(EXERCISE BRIEF)
Please transcribe the entries that follow exactly as they stand, skipping each picture.

===

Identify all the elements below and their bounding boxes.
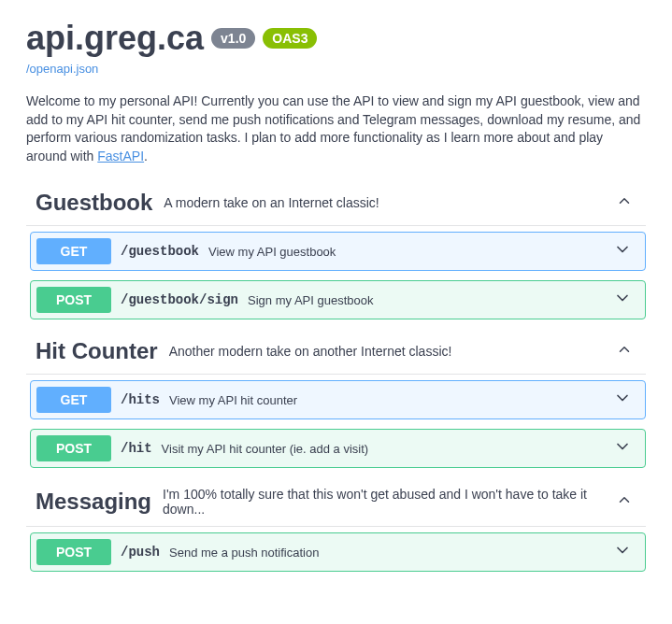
tag-section: GuestbookA modern take on an Internet cl…: [26, 180, 646, 319]
chevron-down-icon: [613, 437, 632, 460]
http-method-badge: POST: [36, 435, 111, 461]
operation-row[interactable]: GET/hitsView my API hit counter: [30, 380, 646, 419]
chevron-down-icon: [613, 289, 632, 311]
operation-row[interactable]: POST/guestbook/signSign my API guestbook: [30, 280, 646, 319]
operation-row[interactable]: GET/guestbookView my API guestbook: [30, 232, 646, 271]
tag-header[interactable]: MessagingI'm 100% totally sure that this…: [26, 477, 646, 527]
tag-header[interactable]: Hit CounterAnother modern take on anothe…: [26, 329, 646, 375]
fastapi-link[interactable]: FastAPI: [97, 149, 144, 163]
tag-section: Hit CounterAnother modern take on anothe…: [26, 329, 646, 468]
operation-summary: View my API hit counter: [169, 393, 613, 407]
operation-summary: View my API guestbook: [208, 245, 613, 259]
chevron-down-icon: [613, 240, 632, 262]
description-text-post: .: [144, 149, 148, 163]
http-method-badge: GET: [36, 387, 111, 413]
tag-header[interactable]: GuestbookA modern take on an Internet cl…: [26, 180, 646, 226]
chevron-up-icon: [616, 491, 633, 512]
chevron-up-icon: [616, 341, 633, 362]
api-description: Welcome to my personal API! Currently yo…: [26, 92, 646, 165]
chevron-down-icon: [613, 389, 632, 411]
chevron-up-icon: [616, 192, 633, 213]
tag-section: MessagingI'm 100% totally sure that this…: [26, 477, 646, 572]
operation-path: /push: [121, 545, 160, 560]
operation-path: /hit: [121, 441, 152, 456]
operation-path: /hits: [121, 392, 160, 407]
http-method-badge: GET: [36, 238, 111, 264]
operation-summary: Sign my API guestbook: [248, 293, 613, 307]
chevron-down-icon: [613, 541, 632, 563]
operation-row[interactable]: POST/hitVisit my API hit counter (ie. ad…: [30, 429, 646, 468]
version-badge: v1.0: [211, 28, 255, 49]
operation-row[interactable]: POST/pushSend me a push notification: [30, 532, 646, 572]
tag-name: Messaging: [36, 489, 151, 515]
tag-description: A modern take on an Internet classic!: [164, 195, 616, 210]
tag-description: I'm 100% totally sure that this won't ge…: [163, 487, 616, 517]
api-header: api.greg.ca v1.0 OAS3: [26, 19, 646, 58]
tag-name: Hit Counter: [36, 338, 158, 364]
operation-path: /guestbook: [121, 244, 199, 259]
operation-path: /guestbook/sign: [121, 292, 238, 307]
spec-link[interactable]: /openapi.json: [26, 62, 98, 76]
oas-badge: OAS3: [263, 28, 317, 49]
operation-summary: Send me a push notification: [169, 546, 613, 560]
api-title: api.greg.ca: [26, 19, 204, 58]
tag-name: Guestbook: [36, 190, 152, 216]
http-method-badge: POST: [36, 539, 111, 565]
operation-summary: Visit my API hit counter (ie. add a visi…: [162, 442, 613, 456]
tag-description: Another modern take on another Internet …: [169, 344, 616, 359]
http-method-badge: POST: [36, 287, 111, 313]
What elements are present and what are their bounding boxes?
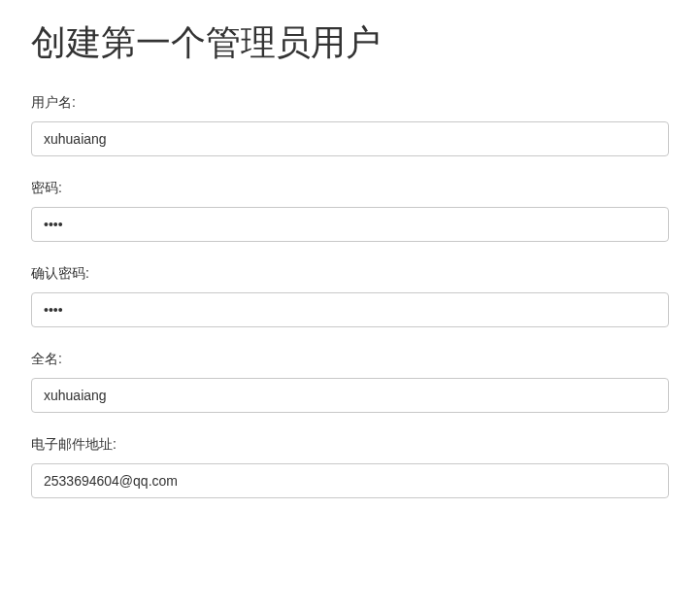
email-label: 电子邮件地址: (31, 436, 669, 454)
fullname-input[interactable] (31, 378, 669, 413)
password-group: 密码: (31, 180, 669, 242)
username-label: 用户名: (31, 94, 669, 112)
password-input[interactable] (31, 207, 669, 242)
fullname-group: 全名: (31, 351, 669, 413)
password-label: 密码: (31, 180, 669, 197)
email-input[interactable] (31, 463, 669, 498)
confirm-password-group: 确认密码: (31, 265, 669, 327)
page-title: 创建第一个管理员用户 (31, 19, 669, 67)
username-group: 用户名: (31, 94, 669, 156)
confirm-password-input[interactable] (31, 292, 669, 327)
fullname-label: 全名: (31, 351, 669, 368)
email-group: 电子邮件地址: (31, 436, 669, 498)
username-input[interactable] (31, 121, 669, 156)
confirm-password-label: 确认密码: (31, 265, 669, 283)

===

(EXPECTED OUTPUT)
Identify all the elements below and their bounding boxes.
tag-section: GuestbookA modern take on an Internet cl…: [26, 180, 646, 319]
chevron-down-icon: [613, 437, 632, 460]
http-method-badge: POST: [36, 435, 111, 461]
operation-row[interactable]: GET/hitsView my API hit counter: [30, 380, 646, 419]
chevron-down-icon: [613, 289, 632, 311]
operation-row[interactable]: POST/guestbook/signSign my API guestbook: [30, 280, 646, 319]
operation-row[interactable]: GET/guestbookView my API guestbook: [30, 232, 646, 271]
tag-header[interactable]: MessagingI'm 100% totally sure that this…: [26, 477, 646, 527]
tag-header[interactable]: Hit CounterAnother modern take on anothe…: [26, 329, 646, 375]
fastapi-link[interactable]: FastAPI: [97, 149, 144, 163]
tag-section: Hit CounterAnother modern take on anothe…: [26, 329, 646, 468]
operation-summary: View my API hit counter: [169, 393, 613, 407]
operation-summary: View my API guestbook: [208, 245, 613, 259]
chevron-down-icon: [613, 240, 632, 262]
description-text-post: .: [144, 149, 148, 163]
http-method-badge: GET: [36, 387, 111, 413]
tag-header[interactable]: GuestbookA modern take on an Internet cl…: [26, 180, 646, 226]
chevron-up-icon: [616, 491, 633, 512]
chevron-up-icon: [616, 341, 633, 362]
api-description: Welcome to my personal API! Currently yo…: [26, 92, 646, 165]
chevron-down-icon: [613, 389, 632, 411]
chevron-up-icon: [616, 192, 633, 213]
tag-section: MessagingI'm 100% totally sure that this…: [26, 477, 646, 572]
operation-path: /push: [121, 545, 160, 560]
operation-path: /hit: [121, 441, 152, 456]
operation-path: /hits: [121, 392, 160, 407]
http-method-badge: GET: [36, 238, 111, 264]
operation-summary: Sign my API guestbook: [248, 293, 613, 307]
chevron-down-icon: [613, 541, 632, 563]
operation-row[interactable]: POST/hitVisit my API hit counter (ie. ad…: [30, 429, 646, 468]
version-badge: v1.0: [211, 28, 255, 49]
operation-row[interactable]: POST/pushSend me a push notification: [30, 532, 646, 572]
tag-name: Messaging: [36, 489, 151, 515]
tag-description: A modern take on an Internet classic!: [164, 195, 616, 210]
tag-description: I'm 100% totally sure that this won't ge…: [163, 487, 616, 517]
api-header: api.greg.ca v1.0 OAS3: [26, 19, 646, 58]
tag-name: Hit Counter: [36, 338, 158, 364]
operation-path: /guestbook: [121, 244, 199, 259]
operation-path: /guestbook/sign: [121, 292, 238, 307]
spec-link[interactable]: /openapi.json: [26, 62, 98, 76]
oas-badge: OAS3: [263, 28, 317, 49]
operation-summary: Send me a push notification: [169, 546, 613, 560]
api-title: api.greg.ca: [26, 19, 204, 58]
tag-name: Guestbook: [36, 190, 152, 216]
http-method-badge: POST: [36, 539, 111, 565]
operation-summary: Visit my API hit counter (ie. add a visi…: [162, 442, 613, 456]
tag-description: Another modern take on another Internet …: [169, 344, 616, 359]
http-method-badge: POST: [36, 287, 111, 313]
What elements are present and what are their bounding boxes?
email-label: 电子邮件地址: (31, 436, 669, 454)
fullname-input[interactable] (31, 378, 669, 413)
password-group: 密码: (31, 180, 669, 242)
username-label: 用户名: (31, 94, 669, 112)
password-input[interactable] (31, 207, 669, 242)
fullname-group: 全名: (31, 351, 669, 413)
password-label: 密码: (31, 180, 669, 197)
email-input[interactable] (31, 463, 669, 498)
confirm-password-group: 确认密码: (31, 265, 669, 327)
page-title: 创建第一个管理员用户 (31, 19, 669, 67)
username-group: 用户名: (31, 94, 669, 156)
confirm-password-input[interactable] (31, 292, 669, 327)
fullname-label: 全名: (31, 351, 669, 368)
email-group: 电子邮件地址: (31, 436, 669, 498)
username-input[interactable] (31, 121, 669, 156)
confirm-password-label: 确认密码: (31, 265, 669, 283)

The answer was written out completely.